This doesn't have to involve austerity programs and such. We could go nuclear - not just nuclear power plants, but nuclear rockets - e.g. this one (the good tech stuff starts in section 7). With that, we can lift a thousand tons into orbit in a completely reusable and non-polluting craft that even eliminates not only its own nuclear waste but also waste generated on Earth. Using those, we can put up solar-power satellites that send their energy down to Earth in the form of microwaves. (If you've ever played Sim City... forget it. It doesn't work that way, it can be done very safely with large margins of safety. See here especially the section on "Safety".) With the lower launch costs of nuclear rockets, we can make the U.S. a net energy exporter, in time. This has plenty of military applications, as well. Space is the ultimate "high ground" and a dominant U.S. presence in space should have obvious strategic benefits.
Of course, at the same time we can work on more efficient techniques for utilizing the oil we do need. Cars with better mileage (improving our overall fuel efficiency by less than 3mpg would eliminate our need to import oil from the Persian Gulf), more efficient means of generating and using fertilizers, a bit of thought about how we use plastics, etc. Even better, we can sell the technology we develop to other parts of the world - further reducing world demand for oil, driving the price down. The lower the price of oil, the less funds the Islamist fanatics have to work with, and the less of a threat they pose. (Reducing oil prices also impacts people like Hugo Chavez, as a bonus.)

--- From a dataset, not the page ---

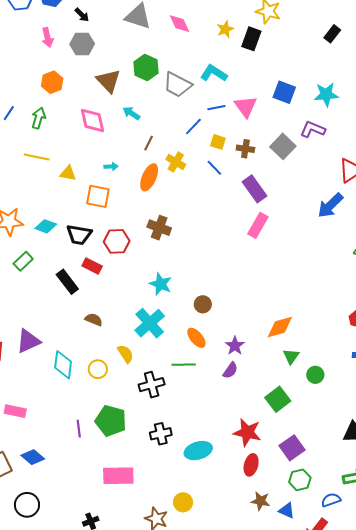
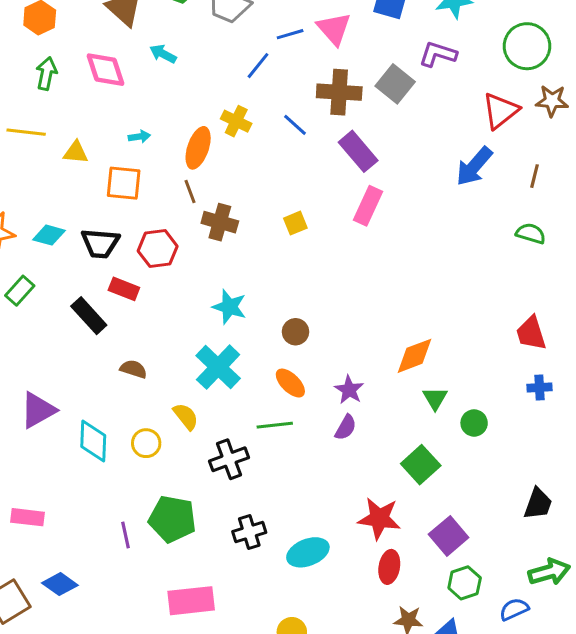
green arrow: (38, 118) -> (47, 74), moved
yellow square: (218, 142) -> (295, 223), moved, turned -35
brown line: (149, 143) -> (190, 192), moved, turned -42
brown cross: (245, 149) -> (339, 92), size x1.6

(Not that, realistically, Islamist fanatics pose an existential threat to the United States. They can harm us, certainly, and even cause a relatively large amount of damage, sometimes. That's not the same thing as posing a threat to the existence of the United States. For perspective, more than 30 times as many American citizens have died in traffic accidents since 9/11 than have died in 9/11, Afghanistan, and Iraq combined.)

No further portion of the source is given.